* [Directions]:
Ignoring the pictures, repeat every entry below exactly as it appears.

Start of Data under study

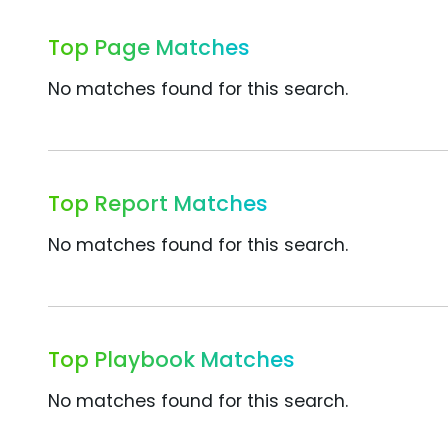
Top Page Matches
No matches found for this search.
Top Report Matches
No matches found for this search.
Top Playbook Matches
No matches found for this search.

End of Data under study

* [Reply to the exercise]:
Top Page Matches
No matches found for this search.
Top Report Matches
No matches found for this search.
Top Playbook Matches
No matches found for this search.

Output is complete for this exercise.